* _Collected data_
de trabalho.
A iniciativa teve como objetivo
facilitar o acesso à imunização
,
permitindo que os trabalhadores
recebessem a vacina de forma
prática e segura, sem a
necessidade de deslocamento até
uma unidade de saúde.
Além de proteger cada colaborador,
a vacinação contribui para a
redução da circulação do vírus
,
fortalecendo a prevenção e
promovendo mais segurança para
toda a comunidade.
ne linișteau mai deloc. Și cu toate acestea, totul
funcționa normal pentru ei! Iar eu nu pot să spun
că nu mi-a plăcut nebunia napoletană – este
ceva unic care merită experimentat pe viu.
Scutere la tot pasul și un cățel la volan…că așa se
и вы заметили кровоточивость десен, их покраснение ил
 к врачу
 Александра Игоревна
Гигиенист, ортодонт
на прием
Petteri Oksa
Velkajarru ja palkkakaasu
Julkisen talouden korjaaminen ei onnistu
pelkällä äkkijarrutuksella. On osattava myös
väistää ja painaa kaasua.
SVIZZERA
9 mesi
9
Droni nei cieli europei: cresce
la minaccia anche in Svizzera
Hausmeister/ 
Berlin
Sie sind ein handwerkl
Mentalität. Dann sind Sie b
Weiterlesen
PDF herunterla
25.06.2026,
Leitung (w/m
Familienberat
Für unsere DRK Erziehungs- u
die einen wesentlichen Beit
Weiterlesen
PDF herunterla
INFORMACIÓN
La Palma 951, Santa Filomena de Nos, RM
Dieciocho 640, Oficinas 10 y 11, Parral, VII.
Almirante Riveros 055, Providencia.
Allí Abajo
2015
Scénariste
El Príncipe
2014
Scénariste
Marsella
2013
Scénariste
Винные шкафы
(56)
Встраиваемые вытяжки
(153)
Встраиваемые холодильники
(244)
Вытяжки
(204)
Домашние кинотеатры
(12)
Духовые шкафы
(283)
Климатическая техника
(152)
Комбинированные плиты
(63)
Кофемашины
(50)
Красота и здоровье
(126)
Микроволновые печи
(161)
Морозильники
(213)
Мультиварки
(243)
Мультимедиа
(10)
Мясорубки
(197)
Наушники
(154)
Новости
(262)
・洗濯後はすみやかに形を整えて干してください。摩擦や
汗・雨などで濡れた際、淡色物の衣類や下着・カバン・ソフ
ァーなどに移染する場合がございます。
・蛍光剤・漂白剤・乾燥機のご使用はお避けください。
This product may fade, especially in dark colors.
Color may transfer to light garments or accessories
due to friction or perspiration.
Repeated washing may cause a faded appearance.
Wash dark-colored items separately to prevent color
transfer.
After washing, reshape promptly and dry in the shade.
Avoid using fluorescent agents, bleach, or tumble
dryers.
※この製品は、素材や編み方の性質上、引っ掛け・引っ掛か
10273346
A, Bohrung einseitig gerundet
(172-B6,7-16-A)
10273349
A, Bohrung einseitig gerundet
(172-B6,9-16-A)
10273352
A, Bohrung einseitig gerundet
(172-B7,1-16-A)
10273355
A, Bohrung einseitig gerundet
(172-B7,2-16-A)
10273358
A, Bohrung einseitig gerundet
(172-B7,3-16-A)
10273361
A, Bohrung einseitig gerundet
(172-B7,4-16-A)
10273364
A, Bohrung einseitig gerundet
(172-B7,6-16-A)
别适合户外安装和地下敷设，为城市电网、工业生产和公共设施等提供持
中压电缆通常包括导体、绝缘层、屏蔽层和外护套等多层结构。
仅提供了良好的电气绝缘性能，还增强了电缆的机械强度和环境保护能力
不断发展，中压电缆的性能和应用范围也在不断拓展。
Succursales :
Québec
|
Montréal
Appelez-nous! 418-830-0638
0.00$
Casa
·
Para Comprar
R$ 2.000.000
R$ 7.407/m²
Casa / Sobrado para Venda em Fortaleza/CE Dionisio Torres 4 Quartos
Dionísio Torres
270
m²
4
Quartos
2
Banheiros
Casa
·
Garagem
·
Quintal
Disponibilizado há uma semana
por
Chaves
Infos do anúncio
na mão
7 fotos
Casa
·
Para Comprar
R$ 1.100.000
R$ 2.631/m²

* _WHAT THIS TASK INVOLVES_
Your answer should be a single number: the count of lines in these records that hold the string "Quartos".

* _RESPONSE_
2